What Does It Involve?
Breast reconstruction is a surgical procedure restoring the size and shape of breasts after mastectomy or wide local excision.
Women who have been stricken with breast cancer turn to reconstructive surgery to restore their body image which can be accomplished in several ways.
Flap surgery is far more complex than other methods of breast reconstruction. During the procedure, Mr Ho-Asjoe partially detaches a flap of skin, muscle, and fat from the patient’s abdomen or back, and then rotates it, tunneling it underneath the skin to the mastectomy site – making sure that enough of the arteries and veins that channel blood through the flap continue to do so. The surgeon then forms the flap into a mound that matches the healthy breast as closely as possible and sutures it into position. If both breasts have been removed, a bilateral procedure using two flaps can be carried out.
Latissimus Dorsi is the largest muscle on the back and can be used for breast reconstruction. It can be lifted from the back with a skin paddle via a transverse scar (bra strap scar) or an oblique scar. It can then be tunneled to the front to replace the skin loss from the breast and part of the volume lost. In general, an implant is required for the volume replacement and the muscle is mainly used for padding and skin replacement. There are pros and cons when comparing the Latissimus Dorsi flap with implant reconstruction versus purely autologus tissue (own tissue with no implant). Mr. Ho-Asjoe will explain the options available depending on your suitability.
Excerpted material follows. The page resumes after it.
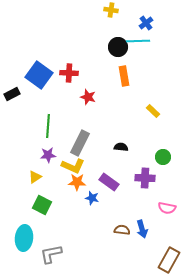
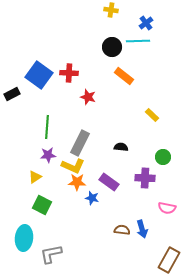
black circle: moved 6 px left
orange rectangle: rotated 42 degrees counterclockwise
yellow rectangle: moved 1 px left, 4 px down
green line: moved 1 px left, 1 px down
In the most common type of autologus flap reconstruction, the TRAM (Transverse Rectus Abdominus Myocutaneous) flap procedure, a piece of skin, fat and/or muscle is moved from the abdomen and used to rebuild a breast. On most occasions, the abdominal muscle can be spared leaving the abdominal wall structure intact. In order to achieve this, single blood vessel is dissected out carefully from the muscle and this is known as Deep Inferior Epigastric Perforator flap (DIEP flap). Both TRAM and DIEP eliminate the need for an artificial implant and, since the ‘donor’ tissue comes from the abdomen, women undergoing a TRAM/DIEP flap procedure effectively have their waistlines reduced at the same time.
If the abdomen is not suitable due to scarring, lack of tissue or for other reasons, autologus tissue can be used from the buttock (S-GAP) or possible the inner thigh (TMG flap). They are alternative but patient may not be suitable for the above. Consultation with Mr Ho-Asjoe will clarify the suitability and the pros and cons associated with the different options. Subsequent to the initial reconstruction, the scars surrounding the reconstructed breast heal in about two months. At this point the surgeon may go on to create a nipple and an areola using the flap skin, and later he may tattoo the areola to give an even more natural appearance.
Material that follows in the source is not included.